Machine Learning (ML) systems are increasingly used to support decision-making processes that affect individuals. However, these systems often rely on biased data, which can lead to unfair outcomes against specific groups. With the growing adoption of Automated Machine Learning (AutoML), the risk of intensifying discriminatory behaviours increases, as most frameworks primarily focus on model selection to maximise predictive performance. Previous research on fairness in AutoML had largely followed this trend, integrating fairness awareness only in the model selection or hyperparameter tuning, while neglecting other critical stages of the ML pipeline.

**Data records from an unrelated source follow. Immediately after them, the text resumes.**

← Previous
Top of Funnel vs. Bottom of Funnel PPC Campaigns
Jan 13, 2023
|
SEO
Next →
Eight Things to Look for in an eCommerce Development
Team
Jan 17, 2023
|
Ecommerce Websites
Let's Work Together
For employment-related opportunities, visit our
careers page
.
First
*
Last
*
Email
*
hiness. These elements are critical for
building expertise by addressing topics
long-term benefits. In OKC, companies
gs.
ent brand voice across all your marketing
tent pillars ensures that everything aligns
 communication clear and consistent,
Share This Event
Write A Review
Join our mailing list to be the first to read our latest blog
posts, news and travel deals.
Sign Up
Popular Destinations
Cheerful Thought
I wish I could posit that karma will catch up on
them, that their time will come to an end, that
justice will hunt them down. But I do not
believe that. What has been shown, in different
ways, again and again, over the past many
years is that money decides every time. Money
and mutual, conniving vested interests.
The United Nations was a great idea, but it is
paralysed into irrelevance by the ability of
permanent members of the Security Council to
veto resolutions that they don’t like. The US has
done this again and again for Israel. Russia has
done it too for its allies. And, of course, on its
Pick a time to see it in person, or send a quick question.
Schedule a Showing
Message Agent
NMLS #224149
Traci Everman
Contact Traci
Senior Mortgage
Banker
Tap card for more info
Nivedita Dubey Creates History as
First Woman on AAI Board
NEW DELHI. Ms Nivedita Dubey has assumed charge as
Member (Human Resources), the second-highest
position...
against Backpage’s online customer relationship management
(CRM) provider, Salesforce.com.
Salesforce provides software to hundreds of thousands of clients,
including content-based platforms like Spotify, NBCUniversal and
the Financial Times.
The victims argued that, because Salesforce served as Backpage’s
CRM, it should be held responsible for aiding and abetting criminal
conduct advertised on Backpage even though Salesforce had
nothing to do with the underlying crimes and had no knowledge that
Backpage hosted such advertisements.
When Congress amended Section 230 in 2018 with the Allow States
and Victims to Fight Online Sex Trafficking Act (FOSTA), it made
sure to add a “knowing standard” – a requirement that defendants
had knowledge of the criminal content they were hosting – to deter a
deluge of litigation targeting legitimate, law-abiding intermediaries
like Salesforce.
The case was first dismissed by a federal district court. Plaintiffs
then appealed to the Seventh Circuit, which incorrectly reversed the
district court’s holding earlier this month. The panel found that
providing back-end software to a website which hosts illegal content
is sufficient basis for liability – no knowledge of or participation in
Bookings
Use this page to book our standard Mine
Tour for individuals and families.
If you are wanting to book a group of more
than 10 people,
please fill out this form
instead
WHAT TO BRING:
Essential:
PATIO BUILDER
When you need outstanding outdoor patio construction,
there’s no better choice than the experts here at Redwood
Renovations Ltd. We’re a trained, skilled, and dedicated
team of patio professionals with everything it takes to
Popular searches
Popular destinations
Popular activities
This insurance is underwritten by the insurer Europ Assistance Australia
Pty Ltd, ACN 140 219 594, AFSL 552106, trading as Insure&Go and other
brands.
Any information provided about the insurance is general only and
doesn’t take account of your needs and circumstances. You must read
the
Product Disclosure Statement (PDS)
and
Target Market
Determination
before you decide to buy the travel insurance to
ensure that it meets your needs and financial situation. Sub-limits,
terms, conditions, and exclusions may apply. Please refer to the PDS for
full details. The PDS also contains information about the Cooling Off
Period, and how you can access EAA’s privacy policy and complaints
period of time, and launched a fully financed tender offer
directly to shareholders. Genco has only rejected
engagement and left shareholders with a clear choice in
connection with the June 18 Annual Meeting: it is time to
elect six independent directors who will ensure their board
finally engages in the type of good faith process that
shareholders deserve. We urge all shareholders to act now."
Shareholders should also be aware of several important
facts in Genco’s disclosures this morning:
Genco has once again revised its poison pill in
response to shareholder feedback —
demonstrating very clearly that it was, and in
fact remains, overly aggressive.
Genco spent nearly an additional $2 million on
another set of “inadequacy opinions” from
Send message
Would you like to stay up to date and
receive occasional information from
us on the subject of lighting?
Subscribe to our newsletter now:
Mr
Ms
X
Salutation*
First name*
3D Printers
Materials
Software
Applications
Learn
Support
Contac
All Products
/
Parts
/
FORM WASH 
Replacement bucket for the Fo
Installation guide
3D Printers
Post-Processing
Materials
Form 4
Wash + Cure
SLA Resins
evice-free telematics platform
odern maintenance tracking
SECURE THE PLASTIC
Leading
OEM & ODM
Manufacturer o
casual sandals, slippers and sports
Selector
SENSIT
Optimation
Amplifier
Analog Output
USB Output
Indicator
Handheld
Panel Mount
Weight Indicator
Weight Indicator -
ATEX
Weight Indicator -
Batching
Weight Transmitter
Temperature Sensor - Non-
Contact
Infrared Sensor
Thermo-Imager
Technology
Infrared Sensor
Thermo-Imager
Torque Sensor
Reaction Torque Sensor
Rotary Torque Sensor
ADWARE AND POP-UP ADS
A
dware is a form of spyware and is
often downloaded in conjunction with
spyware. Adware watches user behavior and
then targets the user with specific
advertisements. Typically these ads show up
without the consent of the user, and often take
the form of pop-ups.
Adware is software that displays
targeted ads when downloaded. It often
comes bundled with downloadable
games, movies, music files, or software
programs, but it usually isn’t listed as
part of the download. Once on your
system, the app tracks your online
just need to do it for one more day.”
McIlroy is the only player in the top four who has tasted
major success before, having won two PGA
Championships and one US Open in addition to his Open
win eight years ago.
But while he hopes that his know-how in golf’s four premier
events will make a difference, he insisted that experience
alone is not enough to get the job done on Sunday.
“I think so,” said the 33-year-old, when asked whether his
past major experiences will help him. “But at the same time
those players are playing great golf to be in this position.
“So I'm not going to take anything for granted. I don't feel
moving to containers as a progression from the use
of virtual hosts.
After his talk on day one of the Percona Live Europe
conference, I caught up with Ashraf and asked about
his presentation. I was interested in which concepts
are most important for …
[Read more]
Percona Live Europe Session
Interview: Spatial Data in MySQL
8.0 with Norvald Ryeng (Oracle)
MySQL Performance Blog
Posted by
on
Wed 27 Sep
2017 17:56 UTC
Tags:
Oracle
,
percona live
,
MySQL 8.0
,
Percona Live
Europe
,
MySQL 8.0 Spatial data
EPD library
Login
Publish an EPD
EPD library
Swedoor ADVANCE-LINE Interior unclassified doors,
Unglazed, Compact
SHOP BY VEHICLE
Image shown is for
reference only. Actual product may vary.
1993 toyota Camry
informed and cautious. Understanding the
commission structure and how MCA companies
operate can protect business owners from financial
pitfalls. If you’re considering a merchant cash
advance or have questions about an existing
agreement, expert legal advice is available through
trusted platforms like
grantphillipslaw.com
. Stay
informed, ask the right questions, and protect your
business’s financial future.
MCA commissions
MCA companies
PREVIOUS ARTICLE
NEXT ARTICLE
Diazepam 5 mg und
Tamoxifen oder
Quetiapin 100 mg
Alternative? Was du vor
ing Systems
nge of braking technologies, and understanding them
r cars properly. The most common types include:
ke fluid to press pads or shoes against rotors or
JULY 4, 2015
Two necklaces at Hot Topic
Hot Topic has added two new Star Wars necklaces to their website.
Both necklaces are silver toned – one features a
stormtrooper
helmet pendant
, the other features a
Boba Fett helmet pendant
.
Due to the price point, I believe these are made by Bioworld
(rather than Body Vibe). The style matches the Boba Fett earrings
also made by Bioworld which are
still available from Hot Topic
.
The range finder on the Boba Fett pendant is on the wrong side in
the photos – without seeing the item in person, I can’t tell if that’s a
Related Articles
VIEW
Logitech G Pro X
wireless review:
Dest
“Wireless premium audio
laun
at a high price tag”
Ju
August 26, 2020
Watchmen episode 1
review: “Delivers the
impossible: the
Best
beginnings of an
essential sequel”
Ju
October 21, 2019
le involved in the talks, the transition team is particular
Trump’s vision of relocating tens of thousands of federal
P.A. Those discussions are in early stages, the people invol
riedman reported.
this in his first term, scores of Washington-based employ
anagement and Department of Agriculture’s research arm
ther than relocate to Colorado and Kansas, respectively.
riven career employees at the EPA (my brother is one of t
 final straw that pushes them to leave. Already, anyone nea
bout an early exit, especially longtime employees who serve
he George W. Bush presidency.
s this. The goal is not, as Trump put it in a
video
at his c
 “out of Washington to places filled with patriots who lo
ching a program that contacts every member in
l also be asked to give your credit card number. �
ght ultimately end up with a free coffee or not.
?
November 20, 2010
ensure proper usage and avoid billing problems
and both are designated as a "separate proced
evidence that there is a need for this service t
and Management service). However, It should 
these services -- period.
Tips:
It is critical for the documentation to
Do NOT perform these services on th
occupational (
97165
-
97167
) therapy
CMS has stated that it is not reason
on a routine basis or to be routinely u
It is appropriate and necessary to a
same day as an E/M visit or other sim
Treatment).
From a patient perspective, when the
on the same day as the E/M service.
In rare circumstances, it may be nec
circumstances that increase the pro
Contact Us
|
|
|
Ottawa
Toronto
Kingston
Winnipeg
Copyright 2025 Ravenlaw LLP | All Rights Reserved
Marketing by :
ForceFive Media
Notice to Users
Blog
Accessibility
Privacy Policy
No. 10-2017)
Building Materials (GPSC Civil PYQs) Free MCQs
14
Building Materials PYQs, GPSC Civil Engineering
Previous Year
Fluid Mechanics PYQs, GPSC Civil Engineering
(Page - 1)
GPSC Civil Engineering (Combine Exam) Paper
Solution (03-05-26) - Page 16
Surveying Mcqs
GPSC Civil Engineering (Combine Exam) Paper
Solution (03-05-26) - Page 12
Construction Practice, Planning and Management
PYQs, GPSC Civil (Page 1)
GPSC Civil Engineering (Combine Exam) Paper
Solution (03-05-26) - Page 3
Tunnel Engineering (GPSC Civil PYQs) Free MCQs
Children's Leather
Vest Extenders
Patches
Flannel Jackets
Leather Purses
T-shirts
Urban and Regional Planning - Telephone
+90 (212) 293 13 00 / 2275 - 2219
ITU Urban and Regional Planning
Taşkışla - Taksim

This paper aims to study the impact of integrating fairness directly into the optimisation component of an AutoML framework that constructs complete ML pipelines, from data selection and transformations to model selection and tuning. As selecting appropriate fairness metrics remains a key challenge, our work incorporates complementary fairness metrics to capture different dimensions of fairness during the optimisation. Their integration within AutoML resulted in measurable differences compared to a baseline focused solely on predictive performance. Despite a 9.4% decrease in predictive power, the average fairness improved by 14.5%, accompanied by a 35.7% reduction in data usage. Furthermore, fairness integration produced complete yet simpler final solutions, suggesting that model complexity is not always required to achieve balanced and fair ML solutions.